En el siglo XVIII surgieron teorías geológicas que negaban el diluvio universal, afirmando que la aparición del hombre data de hace cientos de miles de años, y que la Tierra tiene más de seis mil años. Estas son posiciones que contradicen la letra de la Sagrada Escritura, y la Iglesia Católica las condena a medida que aparecen. En 1784, el abad Giraud-Soulavie, cuya obra es la base de la geología moderna, se ve obligado a renunciar a sus actividades científicas y la Iglesia prohíbe la publicación de los dos volúmenes de su Historia natural de Francia Meridional.

De hecho, la situación era compleja porque la Iglesia Católica estaba lejos de ser un bloque unido. Mientras que una orden religiosa condenaba cierta doctrina, otra  doctrina cuestionada era tolerada. Un parlamento prohibía cierto libro, pero tal obispo lo admitía. El Santo Oficio prohibía cierta opinión, pero tal universidad la enseñaba. Esto hizo posible diferentes interpretaciones, formando grietas en la cristiandad que permitieron el avance científico.

A fines del siglo XIX, la Iglesia Católica actuó en el mundo científico con un propósito apologético: defender las verdades de fe amenazadas por la ciencia, distinguir la ciencia “falsa” de la “verdadera” y crear la “ciencia católica”. Esta tiene como finalidad principal, como escribe el abad Jauge:

La defensa de la fe en el campo científico. Se propone recoger, entre el clero y los católicos ilustrados, el conocimiento de las respuestas dadas hoy por los teólogos y por la ciencia profana a las numerosas objeciones que, amparadas por una ciencia engañosa, se dirigen contra las verdades cristianas. (MINOIS, 1992, p. 23)

Este propósito es bastante comprensible en aquel contexto donde los científicos endurecidos y sarcásticos pensaban que la verdadera ciencia conduce al materialismo y al ateísmo. La ciencia católica fracasó porque su propia perspectiva de defender la religión, situando la investigación científica en un contexto de lucha, era contraria a la idea misma de la investigación científica, que sólo debe tener como objetivo el conocimiento y no justificar tal o cual filosofía o religión. Sin embargo, dentro del propio movimiento científico católico surgieron voces que denunciaron la falta de respeto de la Iglesia por la ciencia. En 1897, en el Congreso de la Ciencia Católica realizado en Freiburg, Suiza, el abad Boulay acusó a la jerarquía católica de imponer errores científicos en el Catecismo en nombre de la fe:

Un gran número de catecismos de perseverancia, destinados a adolescentes de doce a quince años, contienen verdaderas herejías científicas, errores positivos confundidos con las enseñanzas de las verdades más esenciales de la religión. Los adolescentes y jóvenes que leen, que estudian con confianza estos manuales, son incapaces de realizar el cribado necesario. Enseñarles la creación del mundo en seis días, continuar enmarcando todos los acontecimientos bíblicos en la cronología vulgar de 4000 años antes de la era cristiana, ¿no es esto engañar conscientemente a sus jóvenes inteligencias? ¿No es exponerlos a la tentación del escándalo y de la duda, ya que más tarde descubrirán los errores de estas enseñanzas que les fueron transmitidas en nombre de una autoridad dogmática e infalible? (BOULAY apud MINOIS, 1991, p. 257)

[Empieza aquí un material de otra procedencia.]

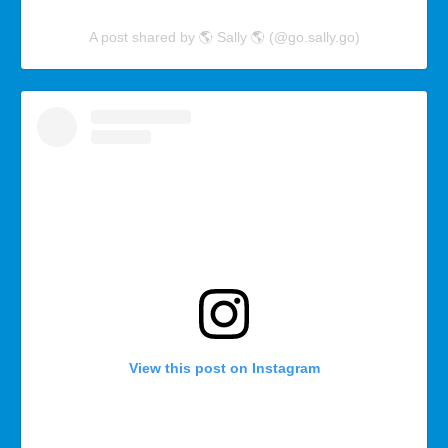
A post shared by 🌎 Sally 🌎 (@go.sally.go)
View this post on Instagram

Esta advertencia sigue siendo muy válida hoy, dada la expansión del fundamentalismo religioso. En aquel momento, sin embargo, prevalecía en la doctrina católica la lectura literal de los primeros tres capítulos del Génesis, tal como lo determinó la Santa Sede en 1909 (DENZIGER; HÜNERMANN, 2007, n. 3512-3514). A pesar de ello, la Sede Romana tuvo iniciativas positivas en el campo científico, como la creación del Observatorio Astronómico Vaticano, en Castel Gandolfo, y de la Pontificia Academia de Ciencias, que luego fue presidida por el médico brasileño Carlos Chagas Filho, entre 1972 y 1988.

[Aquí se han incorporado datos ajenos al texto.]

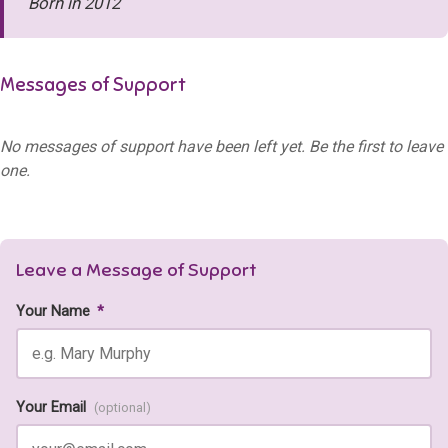
Born in 2012
Messages of Support
No messages of support have been left yet. Be the first to leave
one.
Leave a Message of Support
Your Name
*
Your Email
(optional)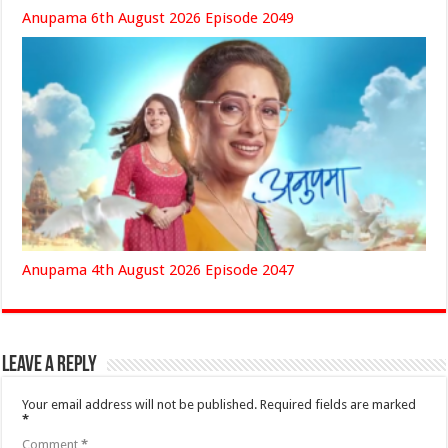
Anupama 6th August 2026 Episode 2049
Anupama 4th August 2026 Episode 2047
Leave a Reply
Your email address will not be published.
Required fields are marked
*
Comment
*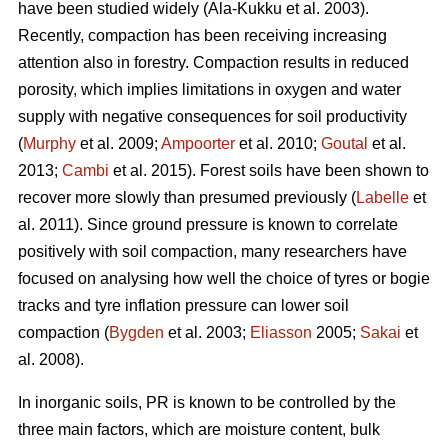
have been studied widely (Ala-Kukku et al. 2003).
Recently, compaction has been receiving increasing
attention also in forestry. Compaction results in reduced
porosity, which implies limitations in oxygen and water
supply with negative consequences for soil productivity
(
Murphy
et al. 2009;
Ampoorter
et al. 2010;
Goutal
et al.
2013;
Cambi
et al. 2015). Forest soils have been shown to
recover more slowly than presumed previously (
Labelle
et
al. 2011). Since ground pressure is known to correlate
positively with soil compaction, many researchers have
focused on analysing how well the choice of tyres or bogie
tracks and tyre inflation pressure can lower soil
compaction (
Bygden
et al. 2003;
Eliasson
2005;
Sakai
et
al. 2008).
In inorganic soils, PR is known to be controlled by the
three main factors, which are moisture content, bulk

En el siglo XX, uno de los nombres más importantes en el diálogo entre fe y ciencia es el del paleontólogo y teólogo jesuita Pierre Teilhard de Chardin (1881-1955). Su obra es considerada el intento más seductor y audaz de síntesis entre la ciencia moderna y la fe. Sus principales publicaciones son El medio divino (1927), El fenómeno humano (1940), El corazón de la materia (1950) y Lo crístico (1955), que expresan una visión grandiosa basada en la “evolución aplicada al cosmos y al espíritu”. A partir de la creación, ve el universo realizando un vasto movimiento de complejización que, a través de muchas mutaciones, permite la emergencia del espíritu y de la conciencia desde la materia, hacia la plenitud que es la realización del Cristo cósmico, el Omega. Este proceso concierne a todos los seres humanos. Cada uno se inserta en el movimiento de la realización del Cristo, por amor.

Las ideas de Teilhard de Chardin fueron mal recibidas por las autoridades eclesiásticas, sufriendo muchas censuras y prohibiciones que ilustran la dificultad del diálogo entre la Iglesia y la ciencia aún en el siglo XX. Las consecuencias teológicas de esta síntesis le causaron problemas. Se reprochó a sus ideas haber ocultado el pecado original y el mal, y con ello la redención; por no haber valorado debidamente la trascendencia en relación con el mundo material, y la especificidad del espíritu en relación con la materia. Teilhard murió en el anonimato, exiliado por las autoridades romanas. Después de su muerte, sus libros fueron publicados por editoriales no católicas y su venta fue prohibida en las librerías católicas en 1957. Sin embargo, su pensamiento está muy vivo e influyó en el Concilio Vaticano II. En las últimas décadas, ha sido elogiado por los papas.

En medio de las controversias entre fe y ciencia, desde fines del siglo XIX, los estudios bíblicos en el mundo católico comenzaron a progresar más allá del sentido literal (LEÃO XIII, 1893, n. 39). En el pontificado de Pío XII (1939-1958), una encíclica trata de los “géneros literarios” en la Biblia. Lo que expresan los autores sagrados no es tan claro como en los escritores de nuestro tiempo, dice el Papa. Su significado no puede ser determinado solo por las reglas de la gramática y la filología, sino también por el contexto más amplio de los tiempos antiguos del Oriente. El intérprete actual debe utilizar la historia, la arqueología, la etnología y otras ciencias para examinar y distinguir claramente qué géneros literarios utilizaron realmente los escritores de aquellos tiempos remotos. Con un justo concepto de inspiración bíblica, no debe sorprender que en los autores sagrados, así como en sus contemporáneos, se encuentren ciertas formas de exponer y contar, ciertas particularidades idiomáticas, especialmente de las lenguas semíticas, ciertas expresiones aproximativas o hiperbólicas, tal vez paradójicas, que sirven para grabar las cosas con mayor firmeza en la memoria. Ninguna de las formas de hablar de los antiguos, especialmente entre los orientales, es incompatible con las Sagradas Escrituras, ya que el género adoptado no repugna a la santidad y verdad de Dios (PIO XII, 1943, n. 20).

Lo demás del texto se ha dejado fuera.